The data on Exubera (inhaled insulin) was found effective and well tolerated in controlling blood glucose levels over a two-year period in patients with Type 2 diabetes. The results were presented at the Annual Meeting of the European Association for the Study of Diabetes in Munich, Germany.
Exubera, an inhaled insulin, is being developed for use in patients with type 1 and type 2 diabetes through a collaboration between Pfizer Inc and Aventis.
According to release from Pfizer, these combined results are from two six-month clinical studies in patients with type 2 diabetes that were designed to assess the efficacy of Exubera when added to either sulfonylurea or metformin as compared to the combination of these oral agents without Exubera. Following the initial six-month trials, patients continued into extensions of up to an additional 18 months, where the primary objective was to assess long-term pulmonary safety. A total of 304 patients completed the two-year period.
During the two-year period, patients in both the Exubera and the control treatment groups experienced declines in pulmonary function from baseline measured as FEV 1 (forced expiratory volume in one second) and DL CO (carbon monoxide diffusing capacity). At week 24, small differences in declines in FEV1 and DLCO in favour of oral agents were observed (FEV1 -0.063 L/second; DLCO -0.275 mL/min/mm Hg). After two years of treatment, though, confidence intervals for changes in FEV1 and DlCO indicated no significant differences between treatment groups. Specifically, the two-year difference in FEV 1 between the two treatment groups was -0.039 L/second favouring the oral agent group and the difference in DL CO was +0.112 mL/min/mm Hg favouring the Exubera-treated group.
In addition, study results showed that HbA1c, an indirect way to measure blood glucose levels over time, decreased from 9.6 per cent to 7.7 per cent after two years for patients receiving Exubera and to 8.1 per cent for patients in the control group. Additional anti-diabetic agents including subcutaneous insulin were allowed in both groups in the final 18 months of the study to achieve glycemic control. The most common adverse event in the Exubera-treated group was cough, which was considered to be transient and mild.
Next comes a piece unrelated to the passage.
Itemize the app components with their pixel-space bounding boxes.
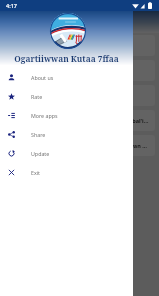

"These data show that small pulmonary function differences between the two groups occurred early after treatment initiation, had no identified clinical relevance, and did not progress with two years of continued inhaled insulin treatment," said professor Manfred Dreyer, lead study investigator, Bethanien Krankenhaus, Hamburg, Germany.
Exubera has been studied in more than 3,000 patients, some for up to six years. In February 2004, Pfizer and Aventis submitted Exubera for review by the European Medicines Agency for marketing approval in the European Union. Interactions with the European regulatory authorities are ongoing, the release added.